## Exercise instructions
Omitting the pictures, restate all of the entries below exactly.
*** Opening Material provided ***
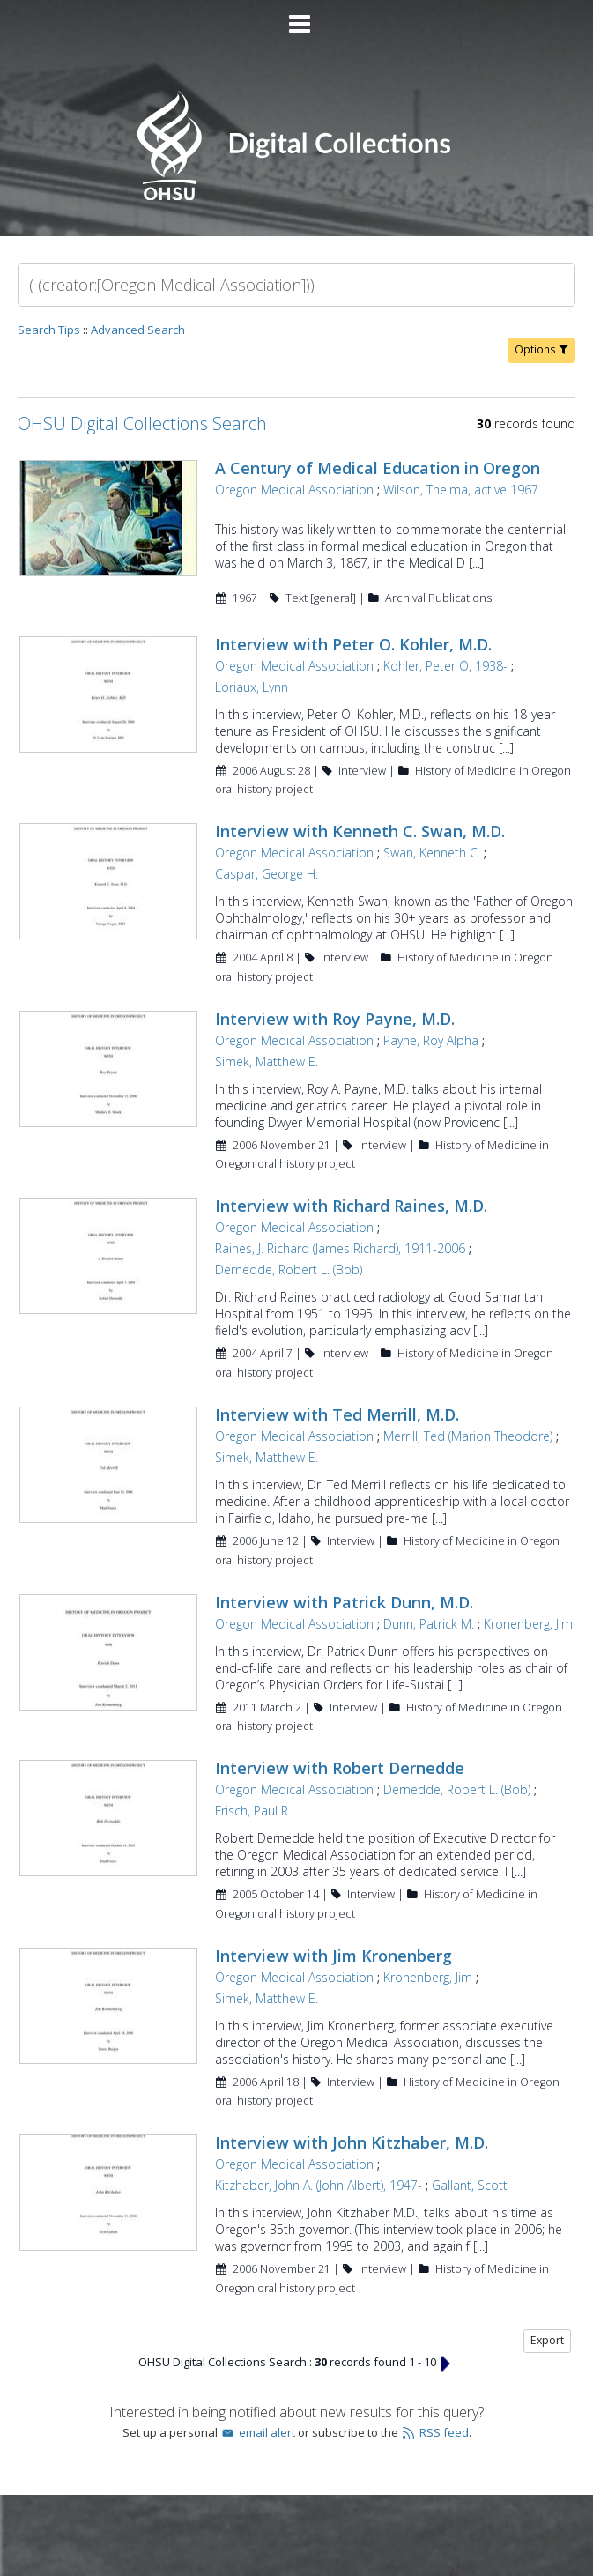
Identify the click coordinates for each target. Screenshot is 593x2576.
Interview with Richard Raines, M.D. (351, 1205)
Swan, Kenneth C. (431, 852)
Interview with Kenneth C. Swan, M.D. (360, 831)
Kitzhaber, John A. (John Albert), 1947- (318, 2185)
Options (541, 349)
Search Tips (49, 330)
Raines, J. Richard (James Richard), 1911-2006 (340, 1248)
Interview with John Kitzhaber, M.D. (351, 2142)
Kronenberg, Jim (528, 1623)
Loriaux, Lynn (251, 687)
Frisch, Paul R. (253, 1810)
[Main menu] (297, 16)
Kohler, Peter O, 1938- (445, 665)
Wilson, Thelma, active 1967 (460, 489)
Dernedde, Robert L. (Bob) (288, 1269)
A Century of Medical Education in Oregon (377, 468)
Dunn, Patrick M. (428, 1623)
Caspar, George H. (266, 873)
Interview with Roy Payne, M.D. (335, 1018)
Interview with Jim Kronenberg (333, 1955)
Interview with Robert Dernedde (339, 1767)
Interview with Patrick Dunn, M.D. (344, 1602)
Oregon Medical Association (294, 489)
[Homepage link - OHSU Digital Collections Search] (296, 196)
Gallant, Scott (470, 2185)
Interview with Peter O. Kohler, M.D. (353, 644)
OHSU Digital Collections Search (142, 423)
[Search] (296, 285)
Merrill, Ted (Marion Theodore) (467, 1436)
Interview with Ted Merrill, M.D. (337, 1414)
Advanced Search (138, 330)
*** Closing Material provided ***
## Output for this exercise
Identify the click coordinates for each target. Screenshot is 593x2576.
Interview with Richard Raines, M.D. (351, 1205)
Swan, Kenneth C. (431, 852)
Interview with Kenneth C. Swan, M.D. (360, 831)
Kitzhaber, John A. (John Albert), 1947- (318, 2185)
Options (541, 349)
Search Tips (49, 330)
Raines, J. Richard (James Richard), 1911-2006 (340, 1248)
Interview with John Kitzhaber, M.D. (351, 2142)
Kronenberg, Jim (528, 1623)
Loriaux, Lynn (251, 687)
Frisch, Paul R. (253, 1810)
[Main menu] (297, 16)
Kohler, Peter O, 1938- (445, 665)
Wilson, Thelma, active 1967 (460, 489)
Dernedde, Robert L. (Bob) (288, 1269)
A Century of Medical Education in Oregon (377, 468)
Dunn, Patrick M. (428, 1623)
Caspar, George H. (266, 873)
Interview with Roy Payne, M.D. (335, 1018)
Interview with Jim Kronenberg (333, 1955)
Interview with Robert Dernedde (339, 1767)
Interview with Patrick Dunn, M.D. (344, 1602)
Oregon Medical Association (294, 489)
[Homepage link - OHSU Digital Collections Search] (296, 196)
Gallant, Scott (470, 2185)
Interview with Peter O. Kohler, M.D. (353, 644)
OHSU Digital Collections Search (142, 423)
[Search] (296, 285)
Merrill, Ted (Marion Theodore) (467, 1436)
Interview with Ted Merrill, M.D. (337, 1414)
Advanced Search (138, 330)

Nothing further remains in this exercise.